It is because we the people are indolent while the executive and legislative arms are full of rascals. We have a rascally executive that is stealing money left, right and centre, and a rascally legislature that is doing as it pleases it; that is catering for itself. We have been searching for years about the ridiculous amount they are budgeting for themselves and the allowances they are getting including the un-budgeted and illegal allowances they are giving to themselves. So, when you see them quarreling, it is for their own selfish interest. The executive we have today is not good for democracy, likewise the legislature. Unfortunately, the people are not doing enough to keep them on their toes.

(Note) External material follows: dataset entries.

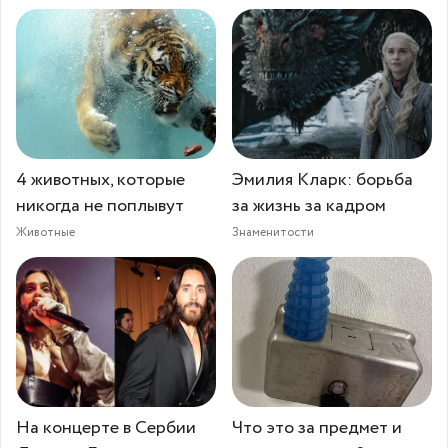
4 животных, которые
Эмилия Кларк: борьба
никогда не поплывут
за жизнь за кадром
Животные
Знаменитости
На концерте в Сербии
Что это за предмет и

In democracy, the people have the responsibility to keep government on its toes.

As it is, the same set of people you classified as rascals are most likely to be at the forefront of a restructured Nigeria. Do you see Nigeria reaping the benefits of restructuring with the same set of people at the helm of affairs?

If we get a government that supports restructuring, every part of the country will have greater autonomy and the central government will be less powerful, there will be less hold on each of the sections. If we have restructuring, the Western region can go back to develop its economic programmes, it will have its own educational programme and will be able to generate its own resources and design the kind of programmes that will benefit its people. The East can do the same thing. It won’t be a case of rascals sitting down in Abuja to decide the fate of everybody in Nigeria. Restructuring will give us unity in diversity and will recognise the diversities of the various groups in Nigeria by giving autonomy to those sections so that they can develop along their own priority line.